Tabi en büyük ve halledilemeyen sorun ise finansman kaynaklarına ulaşılmakta çekilmektedir. Girişimcilerimiz niçin finansman sıkıntısına düşmekte veya niçin banka kaynaklarından faydalanmaktadırlar sorusunu sorduğumuzda genel de sıkıntının yatırıma daha ilk başlama noktasında olduğunu görmekteyiz. Çünkü girişimcilerimiz genellikle yatırıma başlar iken yatırımın sadece bina ve makine/ekipman yatırımından ibaret olduğunu düşünmektedirler. Yatırım sonrasını yani işletme sermayesi kısmını pek düşünmemektedirler. İşletme sermayesini bir şekilde temin edebileceklerini zannetmektedirler. Ama yatırımlar bitip üretimin başladığı noktada işletme sermayesi olmadan bu işin olmayacağı anlaşılmakta ve bir kısır döngü içine girilmektedir. İşletmeyi faaliyete geçirebilmek ve ayakta tutabilmek için ya çok düşük kapasite ile üretime başlanmakta ve buda üretimin ekonomik ölçeğine uymadığı için karlı olmamaktadır. Ya da pazara girebilmek ve tutunabilmek için minimum kara ürünler satılmakta ve buda o şirketin gerekli olan işletme sermayesi birikimini yapması için yeterli olmamaktadır. Bu kısır döngü sonucunda da kısa bir süre sonra işletme ya kapanmakta ya da el değiştirmektedir.

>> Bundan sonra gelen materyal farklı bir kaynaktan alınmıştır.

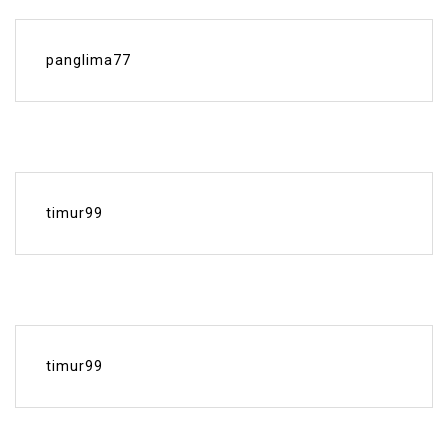
panglima77
timur99
timur99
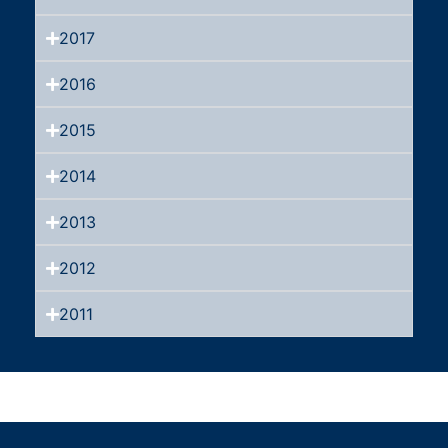
2017
2016
2015
2014
2013
2012
2011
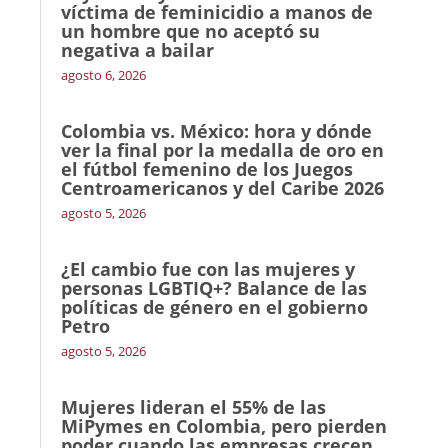
víctima de feminicidio a manos de
un hombre que no aceptó su
negativa a bailar
agosto 6, 2026
Colombia vs. México: hora y dónde
ver la final por la medalla de oro en
el fútbol femenino de los Juegos
Centroamericanos y del Caribe 2026
agosto 5, 2026
¿El cambio fue con las mujeres y
personas LGBTIQ+? Balance de las
políticas de género en el gobierno
Petro
agosto 5, 2026
Mujeres lideran el 55% de las
MiPymes en Colombia, pero pierden
poder cuando las empresas crecen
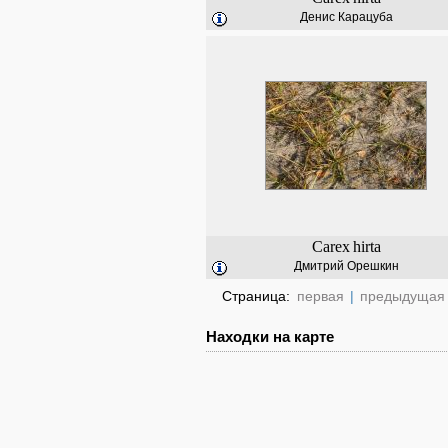
Денис Карацуба
Carex
hirta
Дмитрий Орешкин
Страница:
первая
|
предыдущая
Находки на карте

Girişim sermayesi özellikle yenilikçi KOBİ'ler için tam da bu noktada da büyük önem arz etmektedir. Öncelikle girişim sermayesi fonlarının yatırımından sonra şirketler çok hızlı bir şekilde yeniden yapılandırma süreci yaşayarak kurumsallaşma konusunda büyük mesafeler alabilmektedirler. Bunun sonucunda artan kurumsal imajla birlikte güçlenen mali yapı güçlenmektedir. Mali yapının güçlenmesi, finansal kuruluşların, mal ve malzeme tedarikçilerinin ve müşterilerinin şirkete olan güveninin artmasına
neden olmaktadır. Bu da şirketine kaliteli mal veya hizmeti rekabetçi fiyatlarla üreterek satmasına ve sonuçta da hızlı ve istikrarlı büyümesine neden olmaktadır. Finansmanın yanı sıra, girişim sermayesi fonları, şirketlere her türlü konuda danışmanlık ve yol gösterici rol oynamaktadırlar. Sahip oldukları tecrübe, bağlantı ve iş ilişkileri neticesinde KOBİ'lerimizin tek başına başa çıkamayacakları birçok sorunun kolay bir şekilde hallolmasında veya ulaşılmaz yada açılmaz olarak görülen bazı kapıların açılmasına yardımcı
olmaktadırlar. Bu da şirketlerimizin hızlı büyümesine büyük bir katkı sağlamakta ve şirketlerimizin ikinci veya üçüncü kuşaklara sağlıklı bir yapı ile ulaşmasına vesile olmaktadır.